There are 1,300 types of scarab beetles in the U.S., but not all of them are out to eat your lawn. The most common scarab beetles that attack American lawns are:
- Japanese beetle, Popillia japonica (an invasive);
- June beetle, Phyllophaga (includes dozens of species also called green June beetle, June bug or May beetle);
- Masked chafer, Cyclocephala borealis;
- Argentinian scarab, Cyclocephala signaticollis (invasive);
- African black beetle, Heteronychus arator (invasive);
- European chafer, Amphimallon majale (invasive).
How Grubs Impact the Lawn
Valerie Smith of Sod Solutions, which provides turfgrass for commercial and residential lawns, says, “Given the right opportunity and the appropriate amount of time, grub worms have the capability to completely destroy an entire lawn.”
Lawn grubs live underground and feed on the roots and thatch of grass. Grubs are typically dormant in the winter months, and do the most feeding — and damage — in spring and late summer. They especially thrive in southern climates, where there is no winter freeze to kill them off.
Left unchecked, a lawn grub infestation can weaken and kill sections of grass where the root system has been destroyed and the turf can no longer absorb water.
Signs of Lawn Grubs
According to the pros at Sod Solutions, here are some telltale signs of lawn grub problems:
- An increase in crows, raccoons and digging pests, like moles, in your lawn. They’re there to feed on the grubs.
- Weeds start to pop up due to weakened turf.
- Dying or damaged areas of grass.
- Spongey-feeling grass.
- Grass lifts up like a piece of carpet because its roots have died off.
Of course, another sure way to tell if you have grubs is to actually see them in your soil. Dig down three to four inches in several different sections of soil. An occasional grub is not cause for concern. But if you find more than five grub worms per square foot, Sod Solutions says it’s time for immediate treatment.

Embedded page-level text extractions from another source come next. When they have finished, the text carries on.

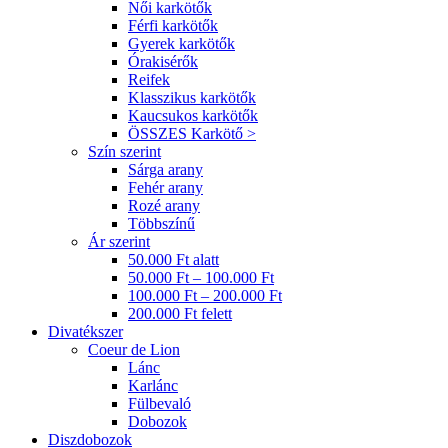
Női karkötők
Férfi karkötők
Gyerek karkötők
Órakisérők
Reifek
Klasszikus karkötők
Kaucsukos karkötők
ÖSSZES Karkötő >
Szín szerint
Sárga arany
Fehér arany
Rozé arany
Többszínű
Ár szerint
50.000 Ft alatt
50.000 Ft – 100.000 Ft
100.000 Ft – 200.000 Ft
200.000 Ft felett
Divatékszer
Coeur de Lion
Lánc
Karlánc
Fülbevaló
Dobozok
Diszdobozok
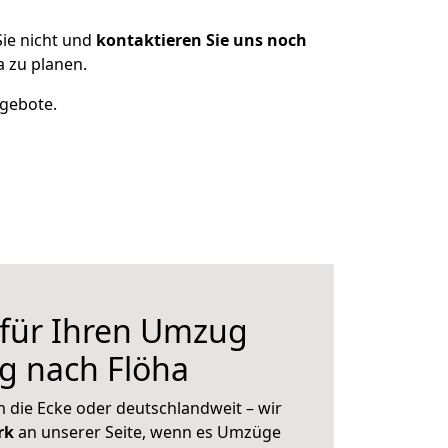
ie nicht und
kontaktieren Sie uns noch
 zu planen.
ngebote.
 für Ihren Umzug
g nach Flöha
 die Ecke oder deutschlandweit – wir
erk
an unserer Seite, wenn es Umzüge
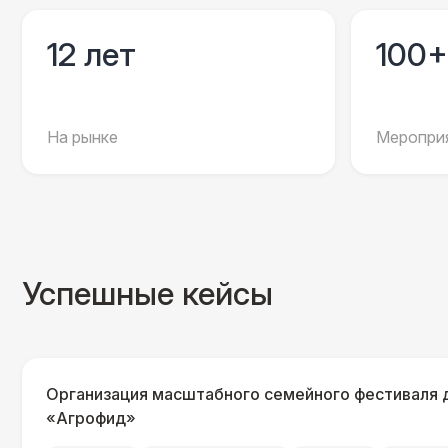
12 лет
100+
На рынке
Мероприя
Успешные кейсы
Организация масштабного семейного фестиваля 
«Агрофид»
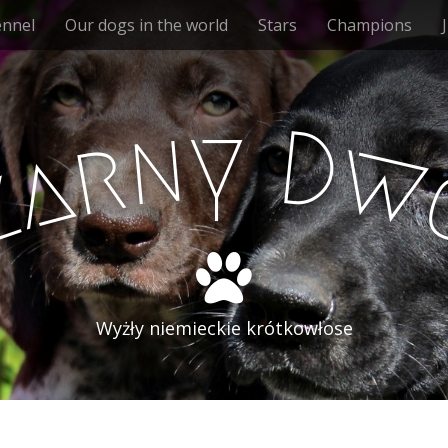
ennel
Our dogs in the world
Stars
Champions
y
n
D
r
w
a
z
Wyżły niemieckie krótkowłose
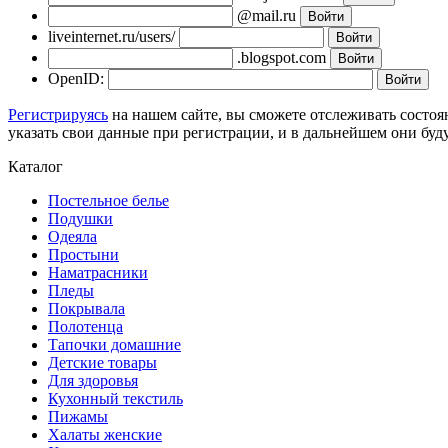
@mail.ru
liveinternet.ru/users/
.blogspot.com
OpenID:
Регистрируясь
на нашем сайте, вы сможете отслеживать состоя
указать свои данные при регистрации, и в дальнейшем они буд
Каталог
Постельное белье
Подушки
Одеяла
Простыни
Наматрасники
Пледы
Покрывала
Полотенца
Тапочки домашние
Детские товары
Для здоровья
Кухонный текстиль
Пижамы
Халаты женские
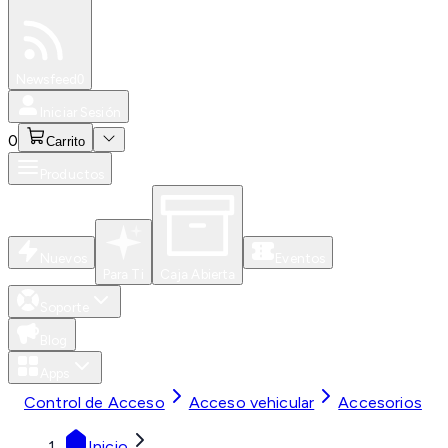
Especiales
Newsfeed
0
Iniciar Sesión
0
Carrito
Productos
Nuevos
Eventos
Para Ti
Caja Abierta
Soporte
Blog
Apps
Control de Acceso
Acceso vehicular
Accesorios
Inicio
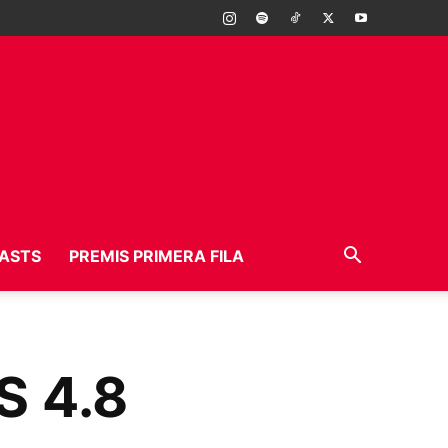
ASTS
PREMIS PRIMERA FILA
S 4.8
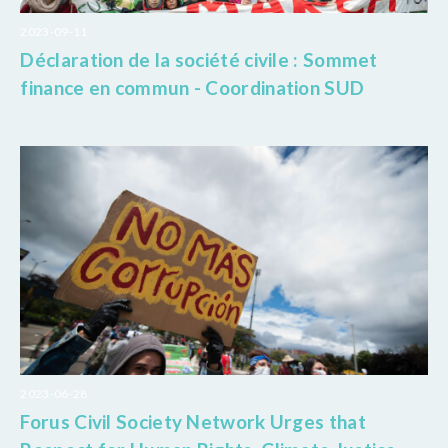
2023-09-11
Déclaration de la société civile : Sommet
finance en commun - Coordination SUD
2023-06-28
Forus Civil Society Network Urges that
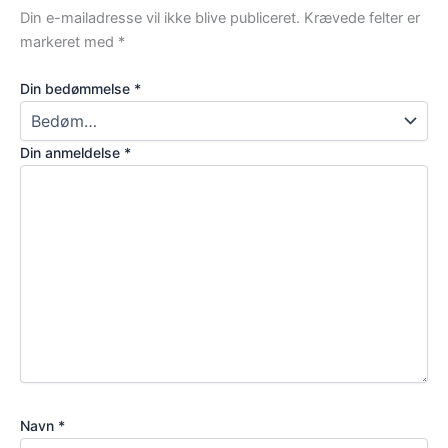
Din e-mailadresse vil ikke blive publiceret.
Krævede felter er
markeret med
*
Din bedømmelse
*
Din anmeldelse
*
Navn
*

How to Get Rid of Lawn Grubs
In most climates, grubs are near the surface of the soil. They’re at their smallest and most vulnerable in August and September, so these are the best months to treat for them.
Sod Solutions recommends Dylox 6.2 Granular White Grub Insecticide, which needs to be applied with a broadcast spreader and watered within 24 hours. However, this product is toxic to wildlife, and shouldn’t enter storm drains or drainage ditches.

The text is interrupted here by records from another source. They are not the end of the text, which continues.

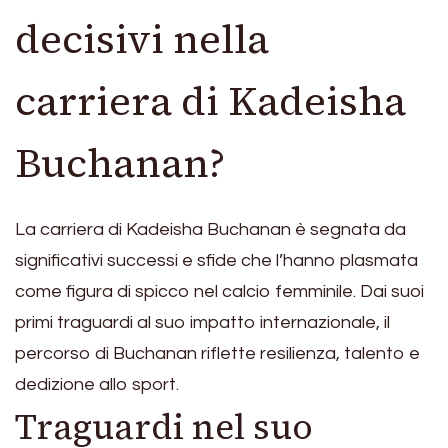
decisivi nella
carriera di Kadeisha
Buchanan?
La carriera di Kadeisha Buchanan è segnata da
significativi successi e sfide che l’hanno plasmata
come figura di spicco nel calcio femminile. Dai suoi
primi traguardi al suo impatto internazionale, il
percorso di Buchanan riflette resilienza, talento e
dedizione allo sport.
Traguardi nel suo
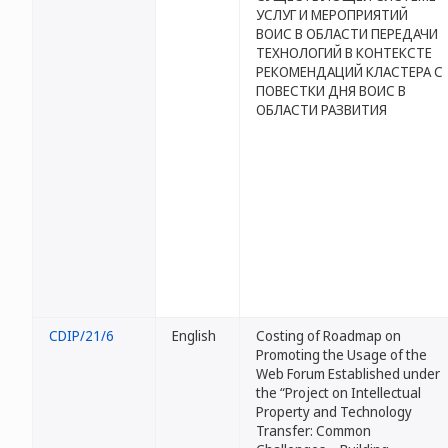
УСЛУГ И МЕРОПРИЯТИЙ
ВОИС В ОБЛАСТИ ПЕРЕДАЧИ
ТЕХНОЛОГИЙ В КОНТЕКСТЕ
РЕКОМЕНДАЦИЙ КЛАСТЕРА С
ПОВЕСТКИ ДНЯ ВОИС В
ОБЛАСТИ РАЗВИТИЯ
CDIP/21/6
English
Costing of Roadmap on
Promoting the Usage of the
Web Forum Established under
the “Project on Intellectual
Property and Technology
Transfer: Common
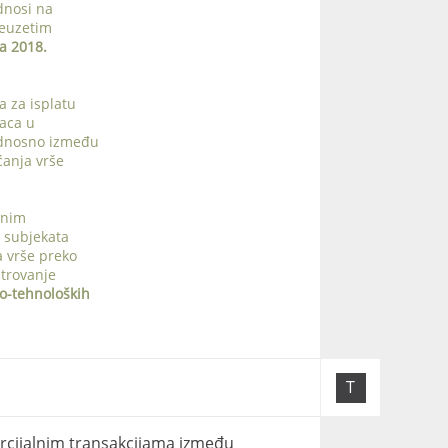
dnosi na
reuzetim
a 2018.
a za isplatu
laca u
 odnosno između
ćanja vrše
lnim
 subjekata
a vrše preko
strovanje
ko-tehnoloških
T
rcijalnim transakcijama između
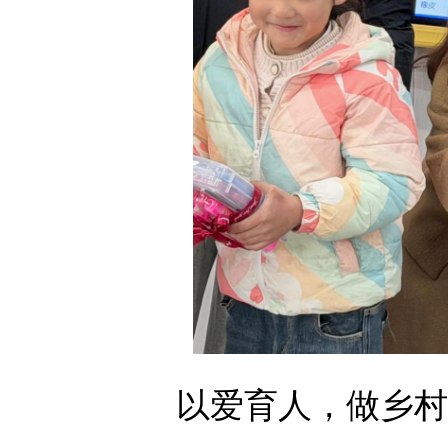
体
体
以爱育人，做乡村幼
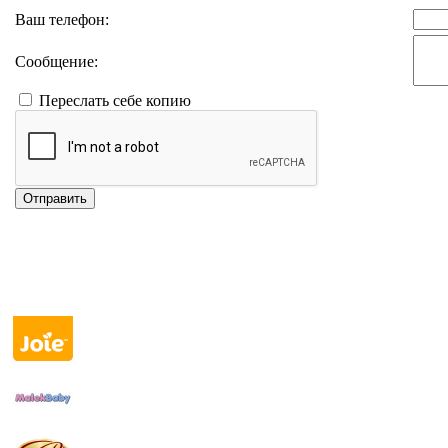
Ваш телефон:
Сообщение:
Переслать себе копию
Отправить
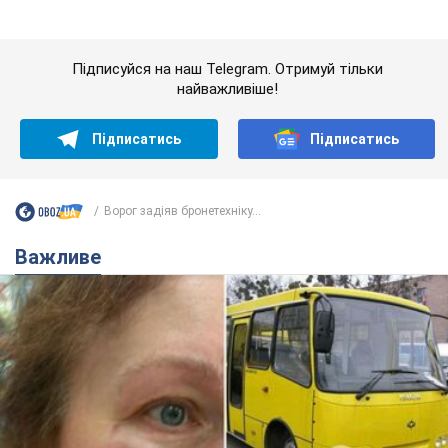
У Львові жінка спровокувала конфлікт,
розмовляючи російською мовою у маршрутці:
поліція склала адмінпротокол. Відео
На місце події прибули патрульні поліцейські та слідчо-
оперативна група
7 часов назад
9,9 т.
"Воюють, бо дурні": у Чернівцях
водій автобуса зневажив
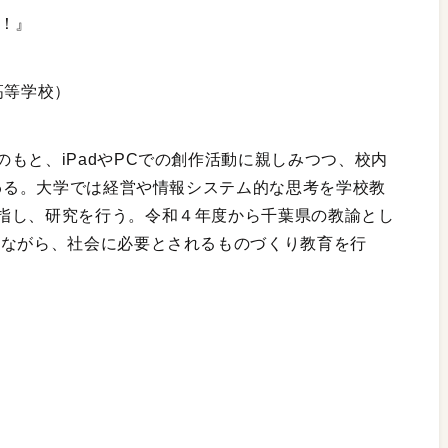
に！』
高等学校）
もと、iPadやPCでの創作活動に親しみつつ、校内
携わる。大学では経営や情報システム的な思考を学校教
指し、研究を行う。令和４年度から千葉県の教諭とし
しながら、社会に必要とされるものづくり教育を行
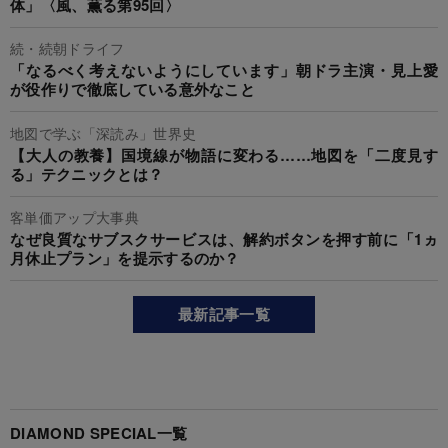
体」〈風、薫る第95回〉
続・続朝ドライフ
「なるべく考えないようにしています」朝ドラ主演・見上愛
が役作りで徹底している意外なこと
地図で学ぶ「深読み」世界史
【大人の教養】国境線が物語に変わる……地図を「二度見す
る」テクニックとは？
客単価アップ大事典
なぜ良質なサブスクサービスは、解約ボタンを押す前に「1ヵ
月休止プラン」を提示するのか？
最新記事一覧
DIAMOND SPECIAL一覧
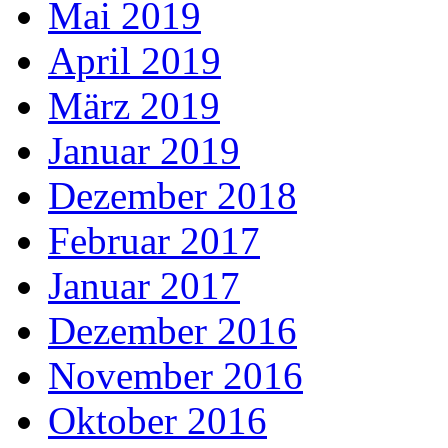
Mai 2019
April 2019
März 2019
Januar 2019
Dezember 2018
Februar 2017
Januar 2017
Dezember 2016
November 2016
Oktober 2016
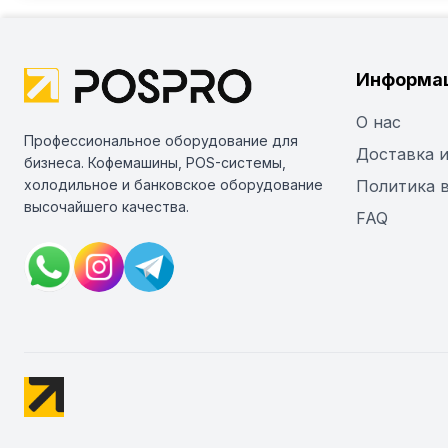
Информа
О нас
Профессиональное оборудование для
Доставка и
бизнеса. Кофемашины, POS-системы,
холодильное и банковское оборудование
Политика 
высочайшего качества.
FAQ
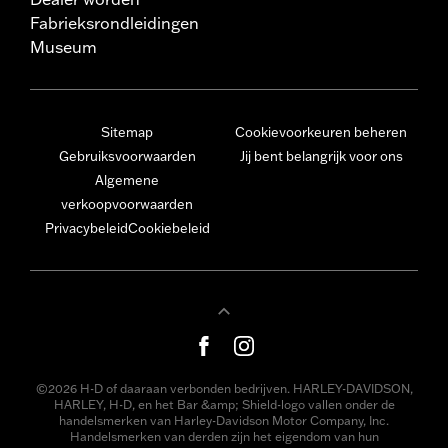
Fabrieksrondleidingen
Museum
Sitemap
Cookievoorkeuren beheren
Gebruiksvoorwaarden
Jij bent belangrijk voor ons
Algemene
verkoopvoorwaarden
Privacybeleid
Cookiebeleid
©2026 H-D of daaraan verbonden bedrijven. HARLEY-DAVIDSON,
HARLEY, H-D, en het Bar &amp; Shield-logo vallen onder de
handelsmerken van Harley-Davidson Motor Company, Inc.
Handelsmerken van derden zijn het eigendom van hun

- Introduce nematodes — beneficial, microscopic worms that feed on grub worms.
- Introduce milky spore, a naturally occurring “disease” that attacks grub worms but doesn’t harm other plants or wildlife. The spores must be spread several times over two years, but they protect your lawn for 10 years or more.
- Create a bird-friendly habitat by placing birdhouses and birdbaths in your yard to attract insect-eating birds like robins, wrens and jays. They’ll eat the grubs, along with the beetles once they start to emerge.
How to Prevent Lawn Grubs From Coming Back
A healthy lawn is the best defense against grub worms and beetles. Fertilize your lawn once or twice a year and remove built-up thatch. You may want to consider an organic lawn fertilizer, especially if you’ve introduced beneficial nematodes. Some chemical fertilizers will kill nematodes.
Should You Call a Professional?
If you already use a lawn service to keep your yard neat and healthy, they will likely spot your grub problem and suggest treatments. If not, you can call a lawn service to treat the lawn. But grub eradication is a doable DIY project. Pros are probably going to use the same methods you would if you treated the lawn yourself, so the only advantage of hiring a pro is to save yourself the hassle.